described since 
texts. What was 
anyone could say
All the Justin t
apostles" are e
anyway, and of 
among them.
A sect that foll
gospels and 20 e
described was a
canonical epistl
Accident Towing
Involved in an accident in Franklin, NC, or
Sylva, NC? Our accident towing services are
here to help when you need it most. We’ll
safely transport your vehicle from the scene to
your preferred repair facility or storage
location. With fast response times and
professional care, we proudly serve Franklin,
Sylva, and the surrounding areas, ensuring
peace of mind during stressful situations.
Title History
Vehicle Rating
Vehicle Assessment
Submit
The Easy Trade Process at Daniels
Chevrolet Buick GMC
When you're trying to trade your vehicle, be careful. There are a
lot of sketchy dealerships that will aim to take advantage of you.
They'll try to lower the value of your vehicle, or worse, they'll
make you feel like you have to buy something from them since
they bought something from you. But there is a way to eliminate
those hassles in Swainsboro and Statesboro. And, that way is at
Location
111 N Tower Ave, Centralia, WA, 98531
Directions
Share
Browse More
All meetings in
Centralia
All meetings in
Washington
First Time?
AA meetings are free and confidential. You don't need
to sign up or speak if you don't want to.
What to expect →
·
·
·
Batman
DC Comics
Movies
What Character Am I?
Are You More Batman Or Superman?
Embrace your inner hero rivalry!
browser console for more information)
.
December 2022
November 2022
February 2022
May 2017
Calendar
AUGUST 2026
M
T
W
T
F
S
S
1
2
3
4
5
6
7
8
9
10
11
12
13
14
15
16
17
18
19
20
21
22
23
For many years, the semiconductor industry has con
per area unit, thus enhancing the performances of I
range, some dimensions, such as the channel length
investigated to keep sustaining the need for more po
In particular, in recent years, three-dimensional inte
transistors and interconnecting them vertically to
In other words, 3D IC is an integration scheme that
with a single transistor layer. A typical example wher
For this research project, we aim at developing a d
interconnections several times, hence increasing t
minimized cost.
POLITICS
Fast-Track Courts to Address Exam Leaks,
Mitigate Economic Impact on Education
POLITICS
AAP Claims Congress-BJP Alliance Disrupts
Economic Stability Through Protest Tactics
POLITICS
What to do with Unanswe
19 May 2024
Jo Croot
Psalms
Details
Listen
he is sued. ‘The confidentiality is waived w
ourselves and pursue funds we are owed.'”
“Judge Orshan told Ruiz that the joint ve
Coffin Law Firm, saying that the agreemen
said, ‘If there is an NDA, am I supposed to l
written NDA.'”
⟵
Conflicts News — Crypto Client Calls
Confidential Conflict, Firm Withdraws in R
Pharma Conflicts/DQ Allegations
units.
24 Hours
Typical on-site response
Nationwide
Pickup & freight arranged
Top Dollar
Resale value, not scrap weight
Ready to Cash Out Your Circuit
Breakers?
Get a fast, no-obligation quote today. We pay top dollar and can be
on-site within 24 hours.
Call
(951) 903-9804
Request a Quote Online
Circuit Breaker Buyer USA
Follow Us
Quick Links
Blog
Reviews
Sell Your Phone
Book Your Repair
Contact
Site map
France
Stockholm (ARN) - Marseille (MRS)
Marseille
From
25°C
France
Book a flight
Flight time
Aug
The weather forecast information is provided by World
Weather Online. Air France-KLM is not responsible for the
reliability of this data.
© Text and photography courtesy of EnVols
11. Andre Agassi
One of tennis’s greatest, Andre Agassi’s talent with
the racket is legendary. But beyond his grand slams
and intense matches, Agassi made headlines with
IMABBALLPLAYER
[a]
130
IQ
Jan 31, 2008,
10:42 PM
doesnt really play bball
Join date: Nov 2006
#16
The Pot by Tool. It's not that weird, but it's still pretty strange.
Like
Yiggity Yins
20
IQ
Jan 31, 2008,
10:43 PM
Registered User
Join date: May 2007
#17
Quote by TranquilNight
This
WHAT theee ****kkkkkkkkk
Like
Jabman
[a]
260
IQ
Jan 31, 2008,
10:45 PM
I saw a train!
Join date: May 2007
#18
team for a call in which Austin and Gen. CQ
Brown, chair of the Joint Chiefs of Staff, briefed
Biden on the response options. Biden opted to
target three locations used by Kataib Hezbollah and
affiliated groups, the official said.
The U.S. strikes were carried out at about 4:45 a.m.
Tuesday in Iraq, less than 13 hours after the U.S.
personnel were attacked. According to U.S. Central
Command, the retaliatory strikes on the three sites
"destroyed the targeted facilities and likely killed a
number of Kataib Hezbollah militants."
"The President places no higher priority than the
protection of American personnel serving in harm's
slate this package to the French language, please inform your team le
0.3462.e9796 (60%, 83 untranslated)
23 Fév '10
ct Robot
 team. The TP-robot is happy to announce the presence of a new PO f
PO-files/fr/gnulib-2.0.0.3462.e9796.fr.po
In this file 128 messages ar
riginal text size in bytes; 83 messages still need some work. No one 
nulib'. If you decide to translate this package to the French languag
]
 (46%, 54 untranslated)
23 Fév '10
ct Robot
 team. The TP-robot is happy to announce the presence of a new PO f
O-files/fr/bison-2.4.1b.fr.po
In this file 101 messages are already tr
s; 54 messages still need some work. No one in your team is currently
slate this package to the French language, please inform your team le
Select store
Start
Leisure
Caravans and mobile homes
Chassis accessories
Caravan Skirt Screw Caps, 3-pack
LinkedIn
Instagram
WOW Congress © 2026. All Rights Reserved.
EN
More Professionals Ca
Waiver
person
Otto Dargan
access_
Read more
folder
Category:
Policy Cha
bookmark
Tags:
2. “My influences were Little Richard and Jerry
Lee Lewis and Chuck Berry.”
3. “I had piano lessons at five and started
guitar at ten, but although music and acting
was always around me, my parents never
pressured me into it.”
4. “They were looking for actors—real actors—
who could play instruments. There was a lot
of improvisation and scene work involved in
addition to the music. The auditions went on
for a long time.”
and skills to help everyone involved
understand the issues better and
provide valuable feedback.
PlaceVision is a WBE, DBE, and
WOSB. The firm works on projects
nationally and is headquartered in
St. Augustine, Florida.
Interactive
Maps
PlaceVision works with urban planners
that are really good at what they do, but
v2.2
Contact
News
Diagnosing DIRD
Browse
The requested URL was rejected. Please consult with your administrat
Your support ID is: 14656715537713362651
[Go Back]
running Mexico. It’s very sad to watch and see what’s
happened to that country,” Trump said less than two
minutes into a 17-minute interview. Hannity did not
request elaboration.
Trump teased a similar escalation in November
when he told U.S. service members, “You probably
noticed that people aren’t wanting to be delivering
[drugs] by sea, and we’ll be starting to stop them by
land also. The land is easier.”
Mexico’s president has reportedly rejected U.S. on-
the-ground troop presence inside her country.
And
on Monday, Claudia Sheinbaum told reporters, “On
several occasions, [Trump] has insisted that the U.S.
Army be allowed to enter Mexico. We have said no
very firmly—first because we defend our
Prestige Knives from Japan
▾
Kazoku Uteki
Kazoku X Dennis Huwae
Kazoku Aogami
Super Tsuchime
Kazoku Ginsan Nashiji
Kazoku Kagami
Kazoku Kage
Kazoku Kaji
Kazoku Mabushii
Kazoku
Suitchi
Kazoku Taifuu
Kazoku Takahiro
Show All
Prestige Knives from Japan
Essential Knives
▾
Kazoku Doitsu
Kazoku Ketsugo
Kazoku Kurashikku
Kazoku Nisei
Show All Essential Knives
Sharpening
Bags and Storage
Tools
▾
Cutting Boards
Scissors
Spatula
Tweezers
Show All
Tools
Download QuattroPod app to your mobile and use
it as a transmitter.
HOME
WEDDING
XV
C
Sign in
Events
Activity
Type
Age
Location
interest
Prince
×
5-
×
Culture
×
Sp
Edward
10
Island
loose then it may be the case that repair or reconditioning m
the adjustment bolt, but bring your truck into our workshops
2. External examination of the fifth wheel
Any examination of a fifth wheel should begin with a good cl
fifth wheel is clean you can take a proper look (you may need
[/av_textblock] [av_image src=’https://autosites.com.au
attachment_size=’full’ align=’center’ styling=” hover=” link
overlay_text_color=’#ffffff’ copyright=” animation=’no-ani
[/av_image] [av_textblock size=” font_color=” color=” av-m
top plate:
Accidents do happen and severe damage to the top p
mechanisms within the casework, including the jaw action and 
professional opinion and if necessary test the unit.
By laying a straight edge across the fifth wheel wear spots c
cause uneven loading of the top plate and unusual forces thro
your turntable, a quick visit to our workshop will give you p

───

Would you retype exactly the lines above, from the line with "Caravans and mobile homes" to the line with "WOSB. The firm works on projects", with both end lines kept and nothing more?

**Response:**
Caravans and mobile homes
Chassis accessories
Caravan Skirt Screw Caps, 3-pack
LinkedIn
Instagram
WOW Congress © 2026. All Rights Reserved.
EN
More Professionals Ca
Waiver
person
Otto Dargan
access_
Read more
folder
Category:
Policy Cha
bookmark
Tags:
2. “My influences were Little Richard and Jerry
Lee Lewis and Chuck Berry.”
3. “I had piano lessons at five and started
guitar at ten, but although music and acting
was always around me, my parents never
pressured me into it.”
4. “They were looking for actors—real actors—
who could play instruments. There was a lot
of improvisation and scene work involved in
addition to the music. The auditions went on
for a long time.”
and skills to help everyone involved
understand the issues better and
provide valuable feedback.
PlaceVision is a WBE, DBE, and
WOSB. The firm works on projects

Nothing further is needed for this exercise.